Empresa detentora do registro: Mandala Brasil Importação e Distribuição de Produto Médico Hospitalar Ltda - CNPJ: 09.117.476/0001-81. Endereço: Av. Horácio Raccanello Filho nº 5570, Salas 1201, 1202 e 502, Ed. São Bento - Zona 07 Cep: 87.020-035 - Maringá - PR. Tel: (44) 30231710. E-mail: tecnico.br@mandala-intl.com.

Fabricante do produto: Hoya Medical Singapore PTE LTD - 455ª, Jalan Ahmad Ibrahim, 639939, Cingapura.

Recomendações:

- Confirme os produtos Hoya distribuídos a você e verifique os números de série, que estão listados nas etiquetas, bem como nos documentos de remessa. 

- Coloque imediatamente os produtos afetados em quarentena em seu sistema de estoque e separe-os fisicamente.  

- Para produtos que foram enviados ou implantados/usados, indique isso claramente no Formulário de Resposta do Cliente, anexo a Carta de Notificação ao Cliente, seção 2. 

- Mesmo que você não tenha nenhum estoque afetado, preencha o Formulário de Resposta do Cliente, em anexo a Carta de Notificação ao Cliente, indicando claramente onde os produtos afetados estão localizados. 

- Devolva este formulário para (Diretora Técnica/ tecnico.br@mandala-intl.com) dentro de 3 dias úteis. 

- Depois de receber o Formulário de Resposta com as seções 1,2,3 e 4 completas, a Hoya entrará em contato com você com instruções detalhadas sobre como devolver os produtos. 

- A Hoya Surgical Optics substituirá os produtos impactados.

- Consulte o Apêndice 1 da Carta de Notificação aos PROFISSIONAIS DE SAÚDE, para obter as recomendações médicas para cirurgiões com base na avaliação de risco à saúde e na avaliação médica realizada pela Hoya Surgical Optics. 

Para notificar queixas técnicas e eventos adversos, informe o número do Alerta 4132 no texto da notificação ao utilizar os canais abaixo:

Notivisa: Notificações de eventos adversos (EA) e queixas técnicas (QT) de produtos sujeitos à Vigilância Sanitária devem ser feitos por meio do Sistema Notivisa (https://www.gov.br/anvisa/pt-br/assuntos/fiscalizacao-e-monitoramento/notificacoes).

Anexos:

Carta ao Distribuidor
Carta ao Cliente
Carta aos Profissionais de Saúde
Produtos Afetados

Referências:

Informações Complementares:

Data da entrada da notificação para a Anvisa: 12/04/2023.

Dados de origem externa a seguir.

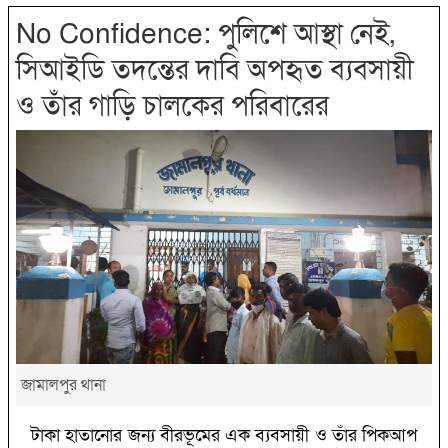
No Confidence: পুলিশে আস্থা নেই,
সিআইডি তদন্তের দাবি অপহৃত ব্যবসায়ী
ও তাঁর গাড়ি চালকের পরিবারের
জামালপুর থানা
টাকা হাতানোর জন্য বীরভূমের এক ব্যবসায়ী ও তাঁর পিকআপ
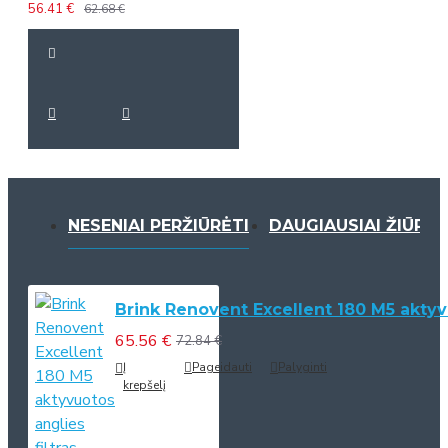
56.41 €
62.68 €
NESENIAI PERŽIŪRĖTI
DAUGIAUSIAI ŽIŪRĖT
Brink Renovent Excellent 180 M5 aktyvu
65.56 €
72.84 €
Į
Pageidauti
Palyginti
krepšelį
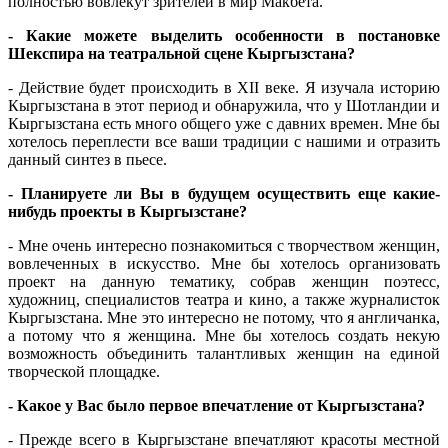
полностью вовлекут зрителей в мир Макбета.
- Какие можете выделить особенности в постановке
Шекспира на театральной сцене Кыргызстана?
- Действие будет происходить в XII веке. Я изучала историю
Кыргызстана в этот период и обнаружила, что у Шотландии и
Кыргызстана есть много общего уже с давних времен. Мне бы
хотелось переплести все ваши традиции с нашими и отразить
данный синтез в пьесе.
- Планируете ли Вы в будущем осуществить еще какие-
нибудь проекты в Кыргызстане?
- Мне очень интересно познакомиться с творчеством женщин,
вовлеченных в искусство. Мне бы хотелось организовать
проект на данную тематику, собрав женщин поэтесс,
художниц, специалистов театра и кино, а также журналисток
Кыргызстана. Мне это интересно не потому, что я англичанка,
а потому что я женщина. Мне бы хотелось создать некую
возможность объединить талантливых женщин на единой
творческой площадке.
- Какое у Вас было первое впечатление от Кыргызстана?
- Прежде всего в Кыргызстане впечатляют красоты местной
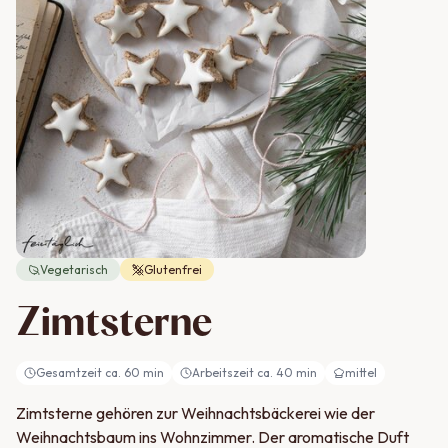
Vegetarisch
Glutenfrei
Zimtsterne
Gesamtzeit ca.
60
min
Arbeitszeit ca.
40
min
mittel
Zimtsterne gehören zur Weihnachtsbäckerei wie der
Weihnachtsbaum ins Wohnzimmer. Der aromatische Duft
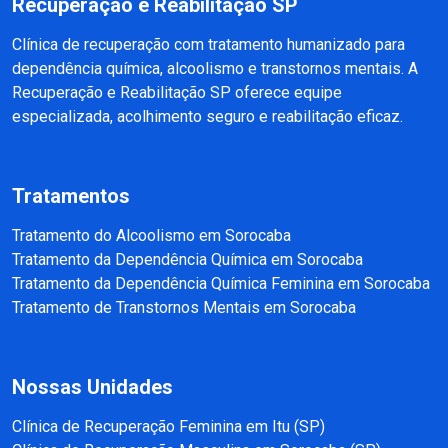
Recuperação e Reabilitação SP
Clínica de recuperação com tratamento humanizado para
dependência química, alcoolismo e transtornos mentais. A
Recuperação e Reabilitação SP oferece equipe
especializada, acolhimento seguro e reabilitação eficaz.
Tratamentos
Tratamento do Alcoolismo em Sorocaba
Tratamento da Dependência Química em Sorocaba
Tratamento da Dependência Química Feminina em Sorocaba
Tratamento de Transtornos Mentais em Sorocaba
Nossas Unidades
Clínica de Recuperação Feminina em Itu (SP)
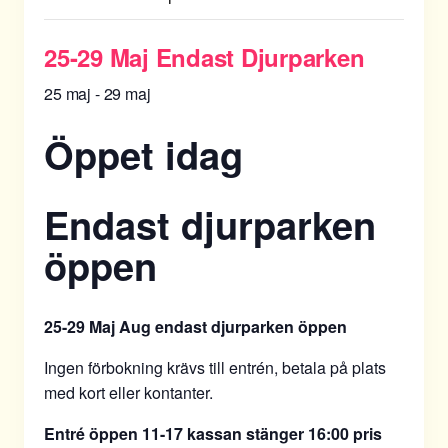
25-29 Maj Endast Djurparken
25 maj
-
29 maj
Öppet idag
Endast djurparken
öppen
25-29 Maj Aug endast djurparken öppen
Ingen förbokning krävs till entrén, betala på plats
med kort eller kontanter.
Entré öppen
11-17 kassan stänger 16:00
pris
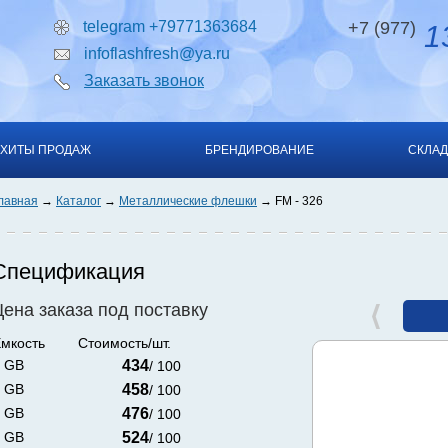
telegram +79771363684
+7 (977)
13
infoflashfresh@ya.ru
Заказать звонок
ХИТЫ ПРОДАЖ
БРЕНДИРОВАНИЕ
СКЛАД
лавная
Каталог
Металлические флешки
FM - 326
Спецификация
Цена заказа под поставку
мкость
Стоимость/шт.
 GB
434
/ 100
 GB
458
/ 100
 GB
476
/ 100
 GB
524
/ 100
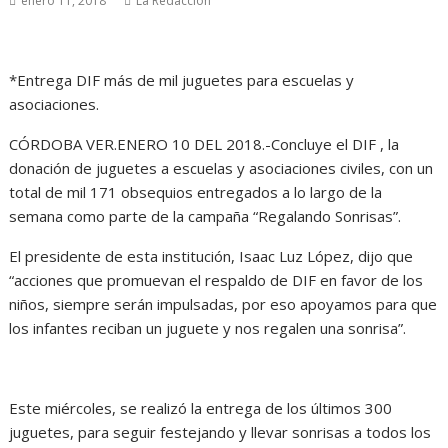
enero 11, 2018
La Redacción
*Entrega DIF más de mil juguetes para escuelas y
asociaciones.
CÓRDOBA VER.ENERO 10 DEL 2018.-Concluye el DIF , la
donación de juguetes a escuelas y asociaciones civiles, con un
total de mil 171 obsequios entregados a lo largo de la
semana como parte de la campaña “Regalando Sonrisas”.
El presidente de esta institución, Isaac Luz López, dijo que
“acciones que promuevan el respaldo de DIF en favor de los
niños, siempre serán impulsadas, por eso apoyamos para que
los infantes reciban un juguete y nos regalen una sonrisa”.
Este miércoles, se realizó la entrega de los últimos 300
juguetes, para seguir festejando y llevar sonrisas a todos los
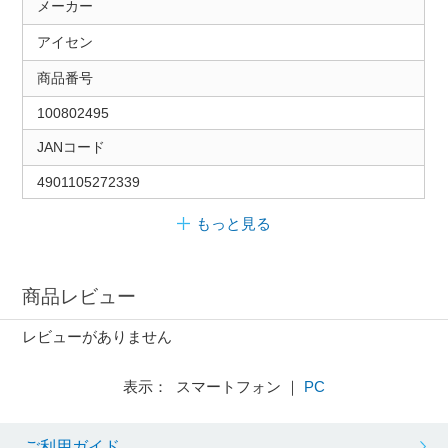
メーカー
アイセン
商品番号
100802495
JANコード
4901105272339
もっと見る
商品レビュー
レビューがありません
表示： スマートフォン ｜
PC
ご利用ガイド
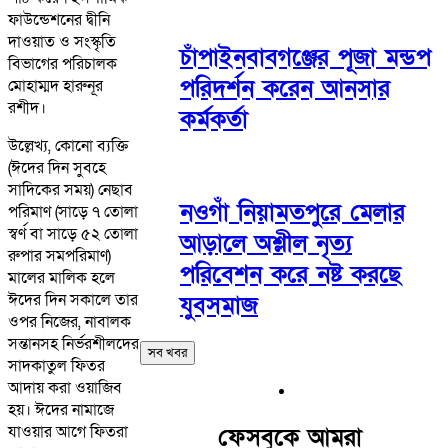
ফাউন্ডেশনের দ্বীনি
দাওয়াত ও সংস্কৃতি
চাঁপাইনবাবগঞ্জের পূজা মন্ডপ
বিভাগের পরিচালক
পরিদর্শন করেন আনসার
মোহাম্মদ হারুনূর
রশীদ।
কর্মকর্তা
উল্লেখ্য, কোনো ব্যক্তি
(ঈদের দিন সুবহে
সাদিকের সময়) নেছাব
নওগাঁ নিয়ামতপুরে মেলার
পরিমাণ (সাড়ে ৭ তোলা
স্বর্ণ বা সাড়ে ৫২ তোলা
আড়ালে অশ্লীল নৃত্য
রুপার সমপরিমাণ)
পরিবেশন করে নষ্ট করছে
মালের মালিক হলে
ঈদের দিন সকালে তার
যুবসমাজ
ওপর নিজের, নাবালক
সন্তানসহ নির্ভরশীলদের
সব খবর
সাদকাতুল ফিতর
আদায় করা ওয়াজিব
হয়। ঈদের নামাজে
যাওয়ার আগে ফিতরা
ফেসবুকে আমরা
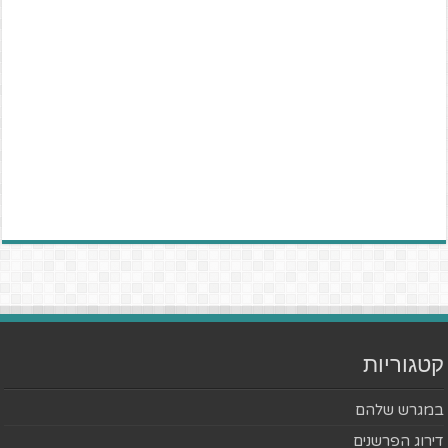
קטגוריות
במגרש שלהם
דירוג הפרשנים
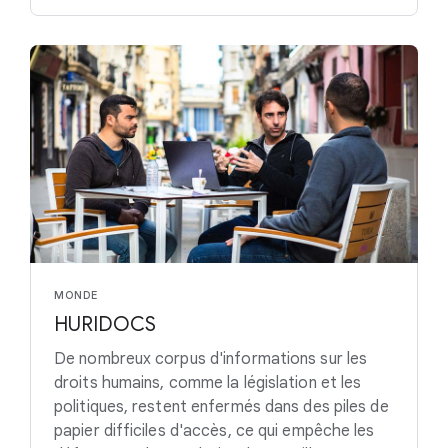
MONDE
HURIDOCS
De nombreux corpus d'informations sur les
droits humains, comme la législation et les
politiques, restent enfermés dans des piles de
papier difficiles d'accès, ce qui empêche les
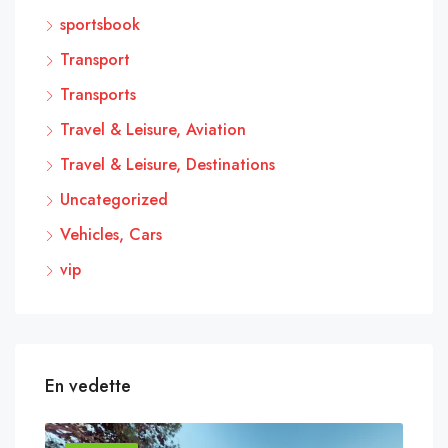
sportsbook
Transport
Transports
Travel & Leisure, Aviation
Travel & Leisure, Destinations
Uncategorized
Vehicles, Cars
vip
En vedette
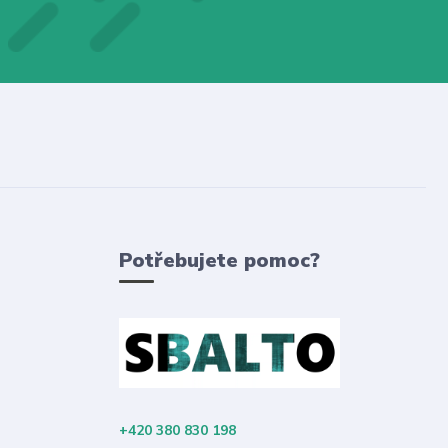
Potřebujete pomoc?
+420 380 830 198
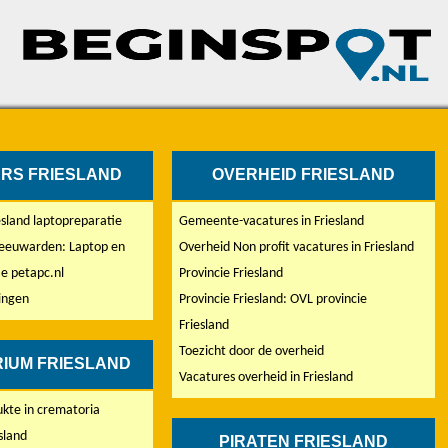
RS FRIESLAND
OVERHEID FRIESLAND
sland laptopreparatie
Gemeente-vacatures in Friesland
eeuwarden: Laptop en
Overheid Non profit vacatures in Friesland
e petapc.nl
Provincie Friesland
lingen
Provincie Friesland: OVL provincie
Friesland
Toezicht door de overheid
IUM FRIESLAND
Vacatures overheid in Friesland
rukte in crematoria
sland
PIRATEN FRIESLAND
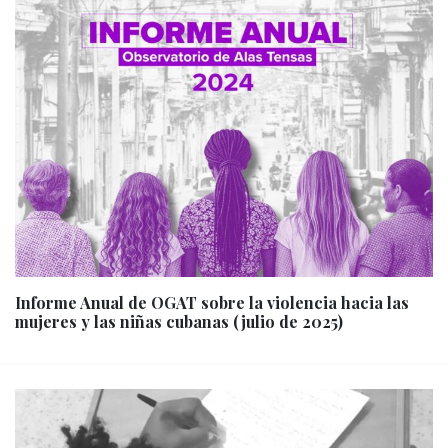
Informe Anual de OGAT sobre la violencia hacia las
mujeres y las niñas cubanas (julio de 2025)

A empresa detentora do registro do produto afetado é responsável por contatar, oportunamente, seus clientes de modo a garantir a execução e a efetividade da Ação de Campo em curso.

Destaca-se a responsabilidade solidária da cadeia de distribuição e uso dos produtos para a saúde na manutenção de sua qualidade, segurança e eficácia, bem como da efetividade da Ação de Campo, expressa pela RDC Anvisa 551/2021 (https://www.in.gov.br/web/dou/-/resolucao-rdc-n-551-de-30-de-agosto-de-2021-341672897).

O presente alerta será atualizado sempre que necessário.